Last updated: Sun 21 Jan 2018, 12:45 AM

President Donald Trump marked the first anniversary of his inauguration on Saturday with his government in shutdown, accusing Democrats of taking Americans hostage with their demands.
From midnight Friday, in the absence of an agreed spending plan, federal services began to come to a halt or be scaled back, even as lawmakers continued to argue on the floor of the Senate.
Essential services and military activity will continue but many public sector workers will be sent home without wages and even serving soldiers will not be paid until a deal is reached to reopen the US government.
During a stopover in Shannon Airport in Ireland ahead of a three-country tour of the Middle East, Vice-President Mike Pence met US troops in transit to overseas assignments and said they had brought up the shutdown.
"You have troops headed down range to Kuwait for six months and they are anxious about the fact that they aren't going to get paid right away," he told reporters. "It's unconscionable."
A deal had appeared likely earlier on Friday, when Trump seemed to be close to an agreement with Democratic Senate minority leader Chuck Schumer on a measure to prevent the expulsion of undocumented migrants who arrived in the country as children.

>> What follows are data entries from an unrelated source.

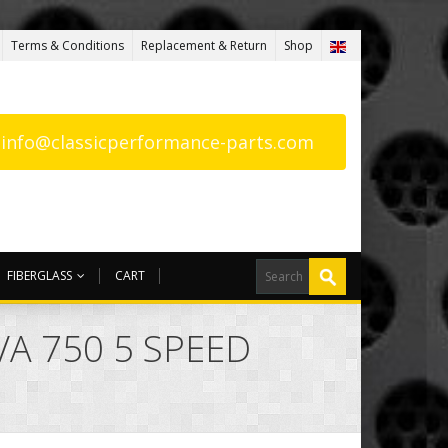
Terms & Conditions
Replacement & Return
Shop
: info@classicperformance-parts.com
FIBERGLASS
CART
VA 750 5 SPEED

But no such compromise was in the language that reached Congress for a stop-gap motion to keep the government open for four more weeks while a final arrangement is discussed - and Republicans failed to win enough Democratic support to bring it to a vote.
The White House lashed out at Schumer, blaming him for the shutdown and doubling down: Trump's spokeswoman Sarah Sanders declared that he would never negotiate an immigration deal until Congress agrees to resume normal government spending.
"Senate Democrats own the Schumer Shutdown," she declared.
"Tonight, they put politics above our national security, military families, vulnerable children, and our country's ability to serve all Americans. "We will not negotiate the status of unlawful immigrants while Democrats hold our lawful citizens hostage over their reckless demands," she said.
Republican majority leader Mitch McConnell echoed the White House's language, but Schumer fought back, blaming Trump for leading him to believe a deal was possible on the immigration dispute but then failing to bring his own party along.
"Every American knows the Republican Party controls White House, the Senate, the House - it is their job to keep the government open. It is their job to work with us to move forward," Schumer told the Senate, after the 50 to 49 vote. "They control every ounce of the process and it is their responsibility to govern and here they have failed," he declared.
Schumer added he had also offered to discuss the possibility of building a wall along the border with Mexico, a key campaign pledge made by Trump that is anathema to many Democrats.
"Even that was not enough to entice the president to finish the deal," he said.
Democrats accused Republicans of poisoning chances of a deal and pandering to Trump's populist base by refusing to fund a programme that protects 700,000 "Dreamers" - undocumented immigrants who arrived in the US as children - from deportation.
The president shelved plans to fly to Florida to celebrate at his Mar-a-Lago estate the first anniversary of his inauguration.